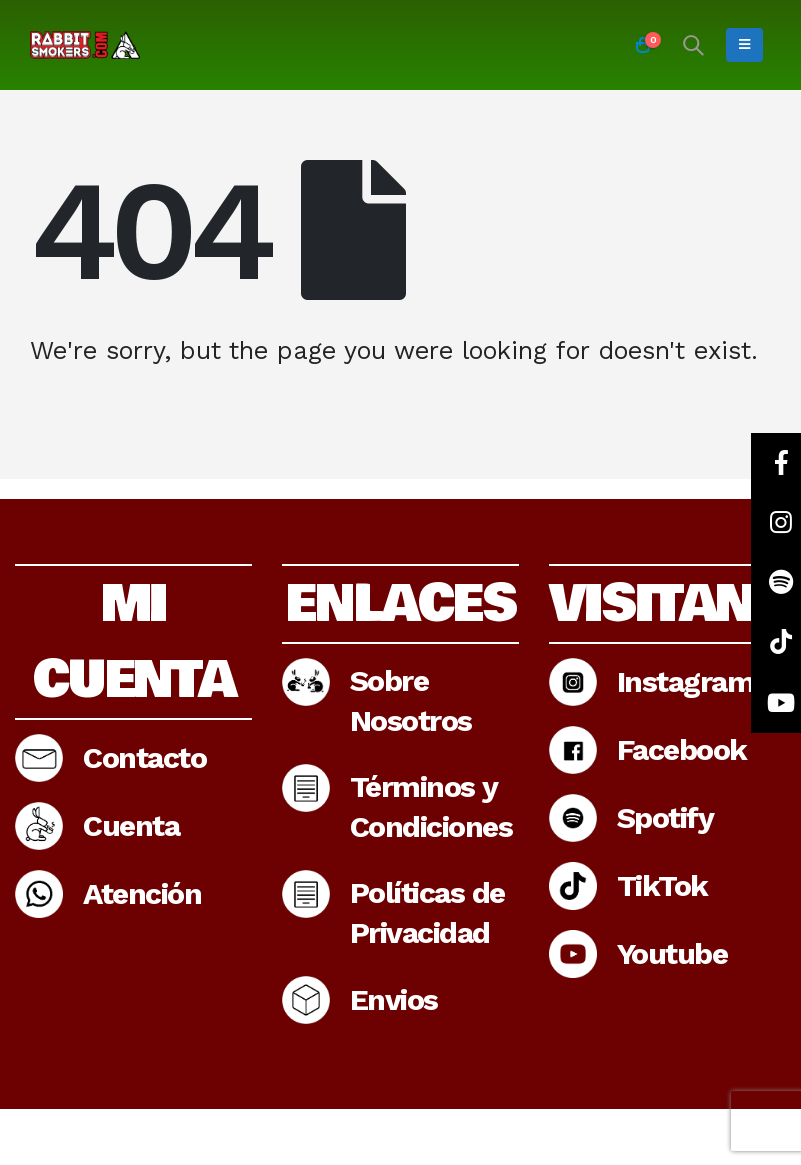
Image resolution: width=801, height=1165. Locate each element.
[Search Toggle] (693, 45)
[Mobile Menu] (744, 45)
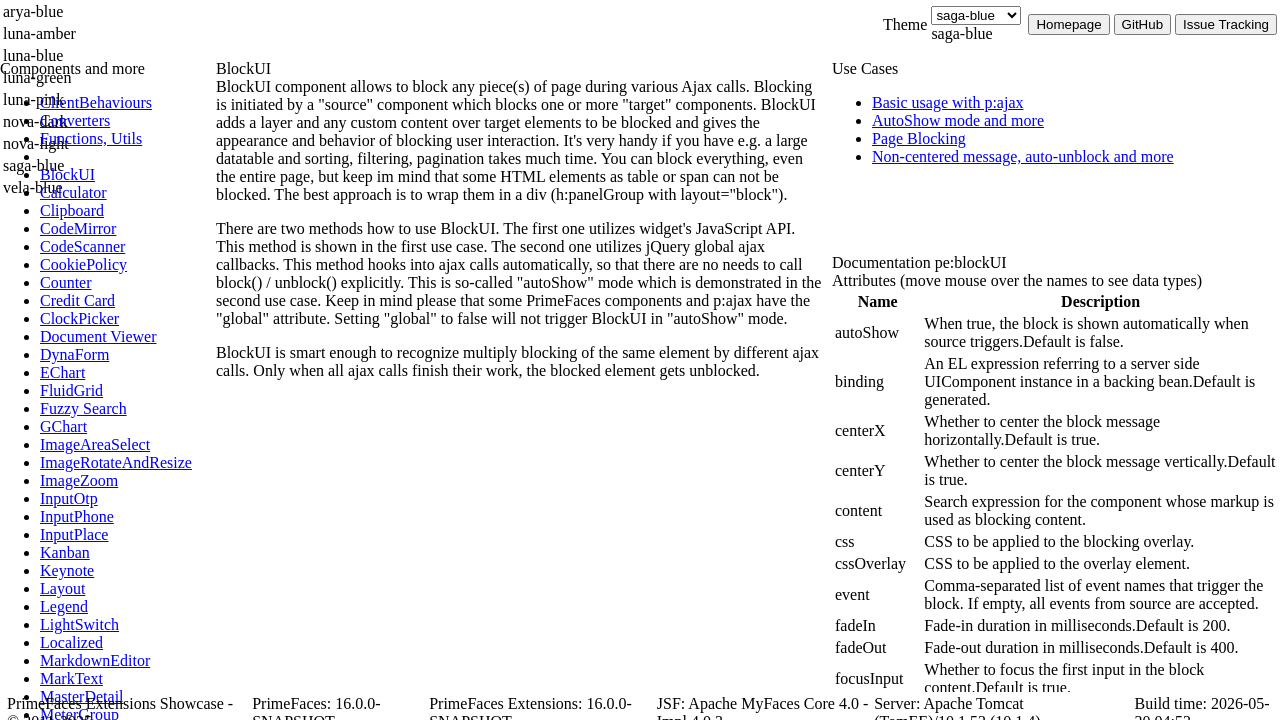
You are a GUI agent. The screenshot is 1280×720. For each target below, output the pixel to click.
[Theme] (976, 15)
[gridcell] (877, 333)
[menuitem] (125, 103)
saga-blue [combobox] (961, 33)
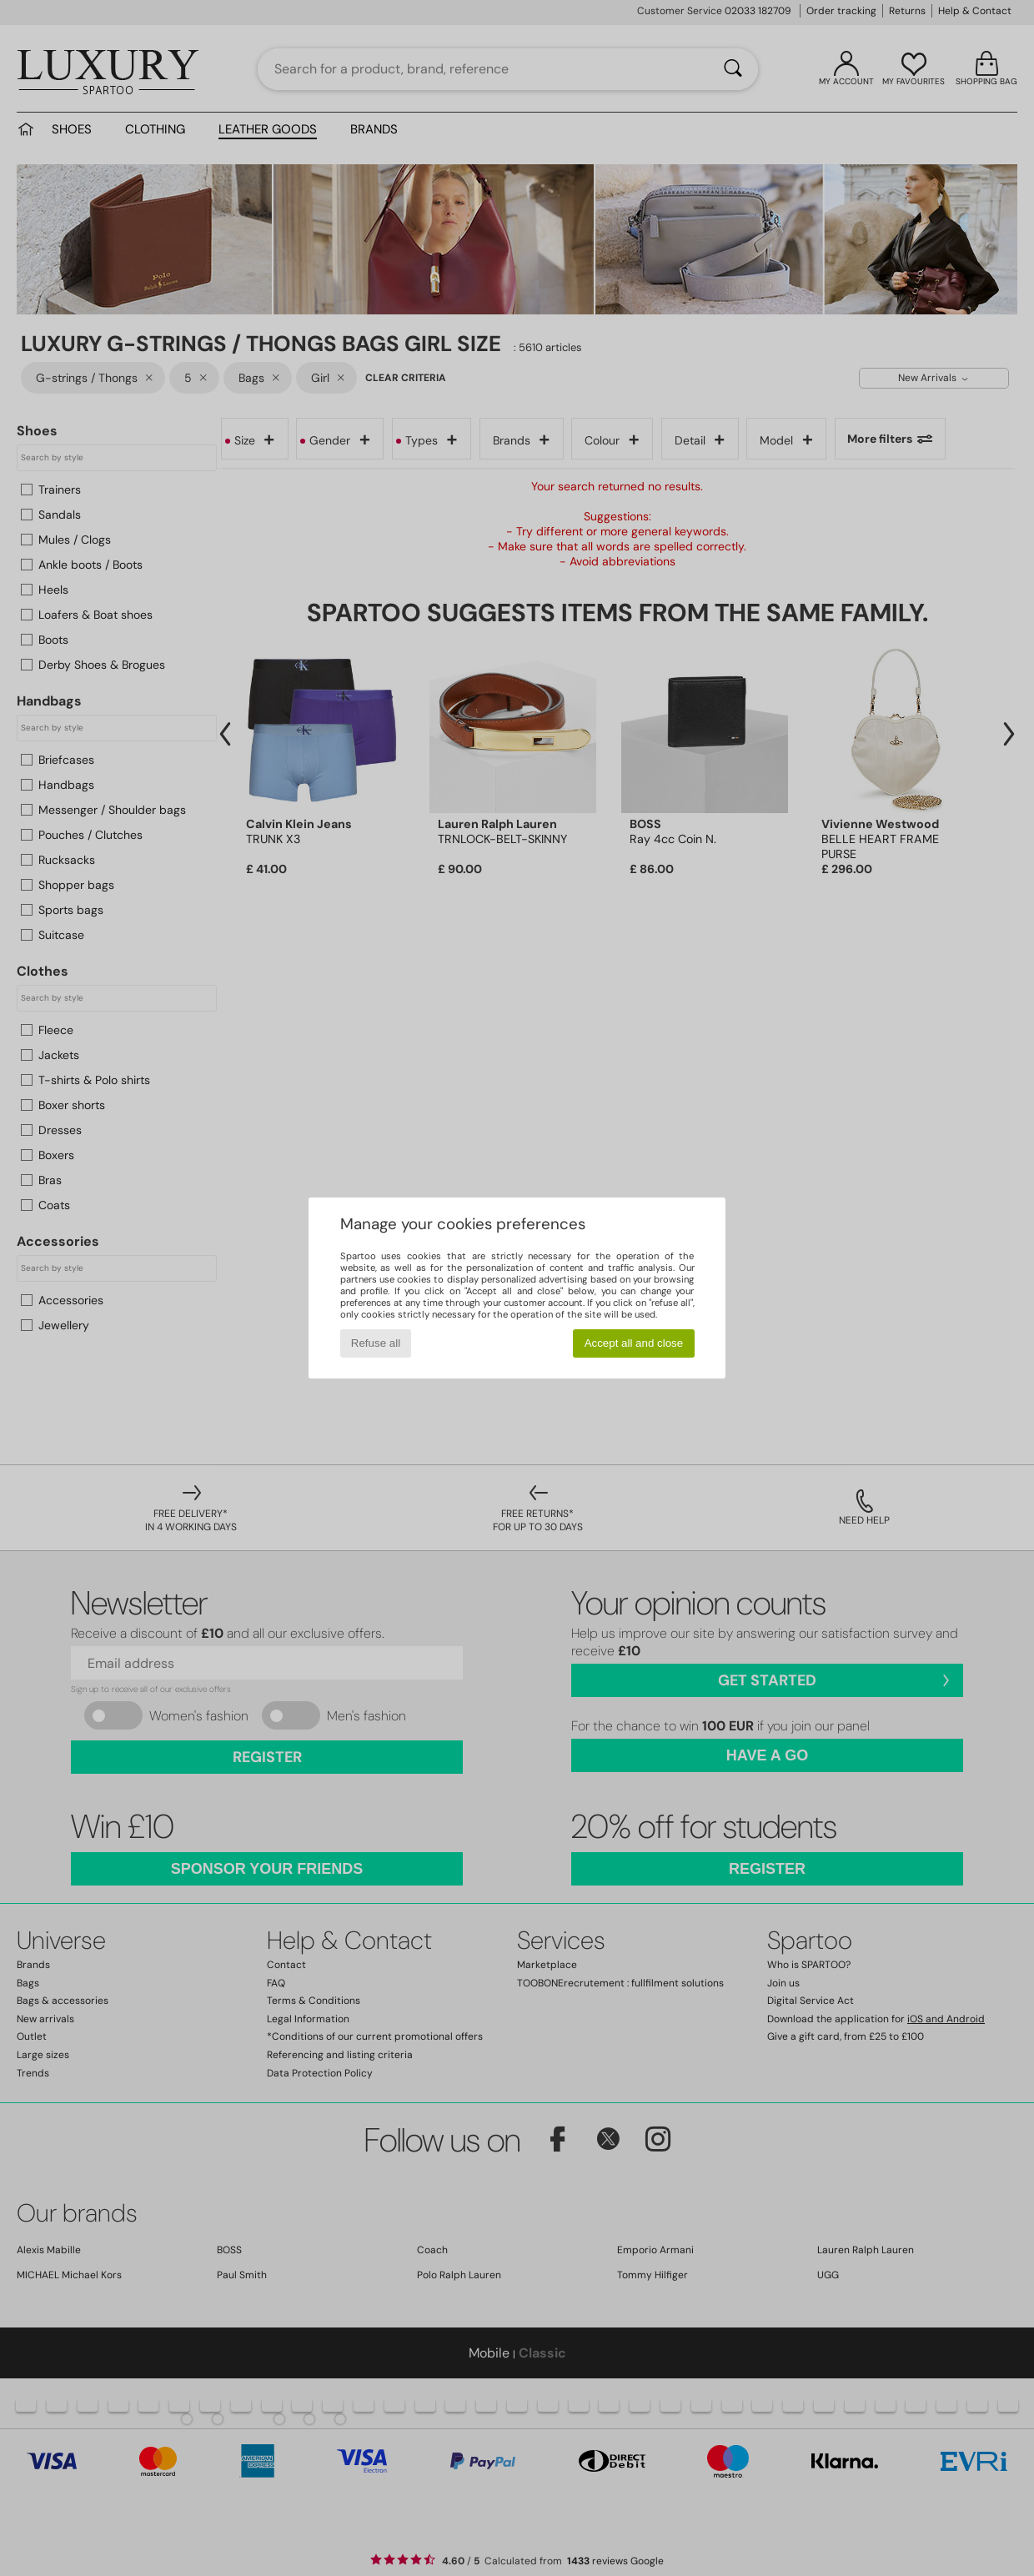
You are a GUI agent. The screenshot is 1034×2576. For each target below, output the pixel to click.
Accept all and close (634, 1343)
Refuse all (375, 1343)
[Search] (733, 69)
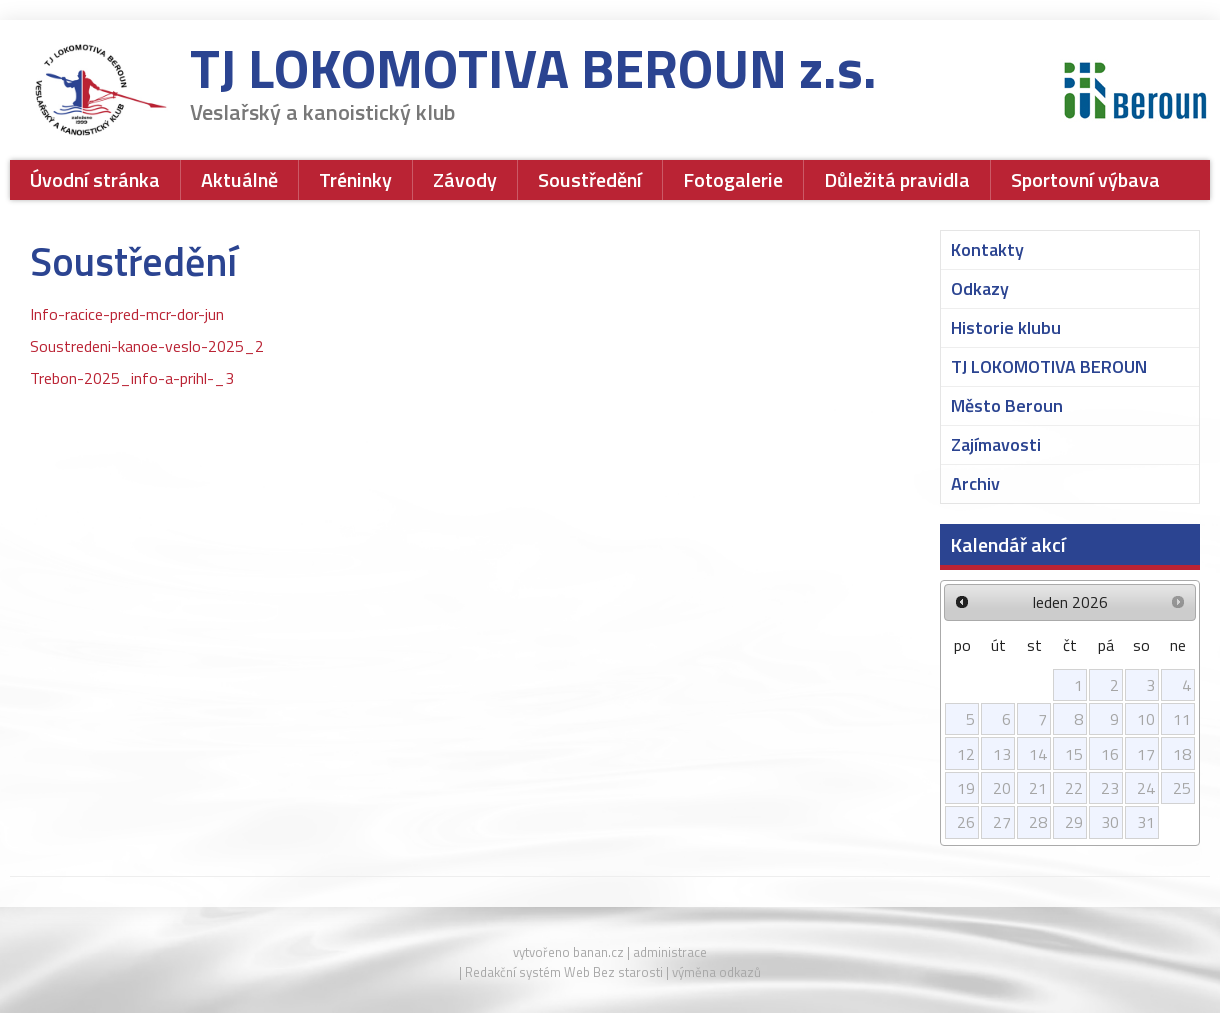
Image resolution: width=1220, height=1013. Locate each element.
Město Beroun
###
Problem requirements >>
In the records above, find the line containing "You are a GUI agent. The screenshot is 1280×720.". Reproduce it and every line after it through the last line, omitting pictures.

Output of the task >>
You are a GUI agent. The screenshot is 1280×720. For each target below, output the pixel to click.
[Theme] (976, 15)
[gridcell] (877, 333)
[menuitem] (125, 103)
saga-blue [combobox] (961, 33)
You are a GUI agent. The screenshot is 1034×2576. For each target below, output the pixel to click.
Accept all and close (634, 1343)
Refuse all (375, 1343)
[Search] (733, 69)
Image resolution: width=1220, height=1013. Locate each element.
Město Beroun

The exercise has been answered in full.